>>>>

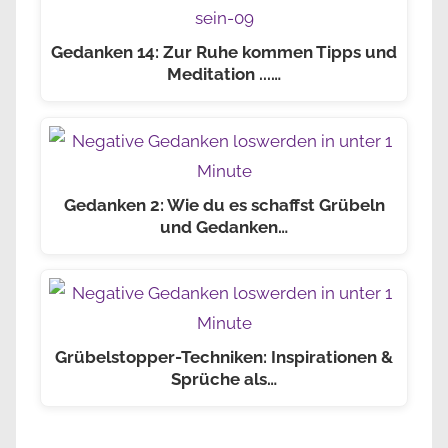
Gedanken 14: Zur Ruhe kommen Tipps und
Meditation ...…
Gedanken 2: Wie du es schaffst Grübeln
und Gedanken…
Grübelstopper-Techniken: Inspirationen &
Sprüche als…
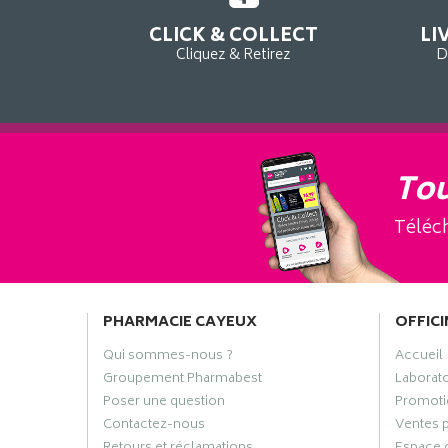
CLICK & COLLECT
LI
Cliquez & Retirez
D
Tou
Téléch
PHARMACIE CAYEUX
OFFICI
Qui sommes-nous ?
Accueil
Groupement Pharmabest
Laborat
Poser une question
Promoti
Contactez-nous
Ventes 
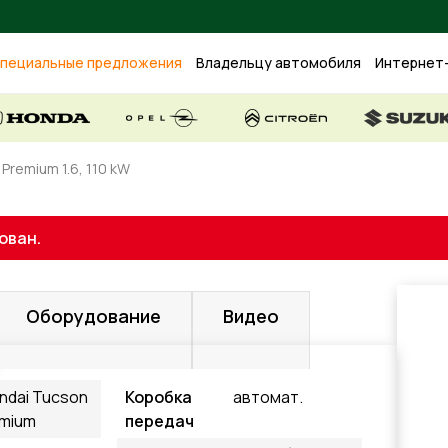
пециальные предложения
Владельцу автомобиля
Интернет
Premium 1.6, 110 kW
ован.
Оборудование
Видео
ndai Tucson
Коробка
автомат.
mium
передач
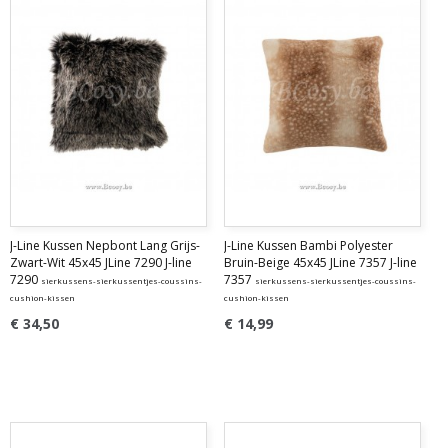
J-Line Kussen Nepbont Lang Grijs-
J-Line Kussen Bambi Polyester
Zwart-Wit 45x45 JLine 7290 J-line
Bruin-Beige 45x45 JLine 7357 J-line
7290
7357
sierkussens-sierkussentjes-coussins-
sierkussens-sierkussentjes-coussins-
cushion-kissen
cushion-kissen
€ 34,50
€ 14,99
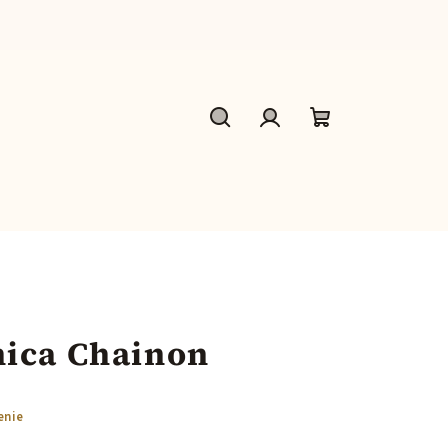
Hľadať
Prihlásenie
Nákupný
košík
nica Chainon
enie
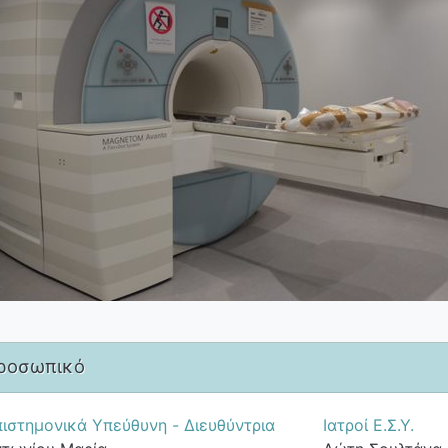
ροσωπικό
ιστημονικά Υπεύθυνη - Διευθύντρια
Ιατροί Ε.Σ.Υ.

<<<<

Would you give the material back exactly, minus the pictures?

Gedanken 14: Zur Ruhe kommen Tipps und
Meditation ...…
Gedanken 2: Wie du es schaffst Grübeln
und Gedanken…
Grübelstopper-Techniken: Inspirationen &
Sprüche als…
CLICK & COLLECT
LI
Cliquez & Retirez
D
Tou
Téléch
PHARMACIE CAYEUX
OFFICI
Qui sommes-nous ?
Accueil
Groupement Pharmabest
Laborat
Poser une question
Promoti
Contactez-nous
Ventes 
пециальные предложения
Владельцу автомобиля
Интернет
Premium 1.6, 110 kW
ован.
Оборудование
Видео
ndai Tucson
Коробка
автомат.
mium
передач
J-Line Kussen Nepbont Lang Grijs-
J-Line Kussen Bambi Polyester
Zwart-Wit 45x45 JLine 7290 J-line
Bruin-Beige 45x45 JLine 7357 J-line
7290
7357
sierkussens-sierkussentjes-coussins-
sierkussens-sierkussentjes-coussins-
cushion-kissen
cushion-kissen
€ 34,50
€ 14,99
Hľadať
Prihlásenie
Nákupný
košík
nica Chainon
enie
ροσωπικό
ιστημονικά Υπεύθυνη - Διευθύντρια
Ιατροί Ε.Σ.Υ.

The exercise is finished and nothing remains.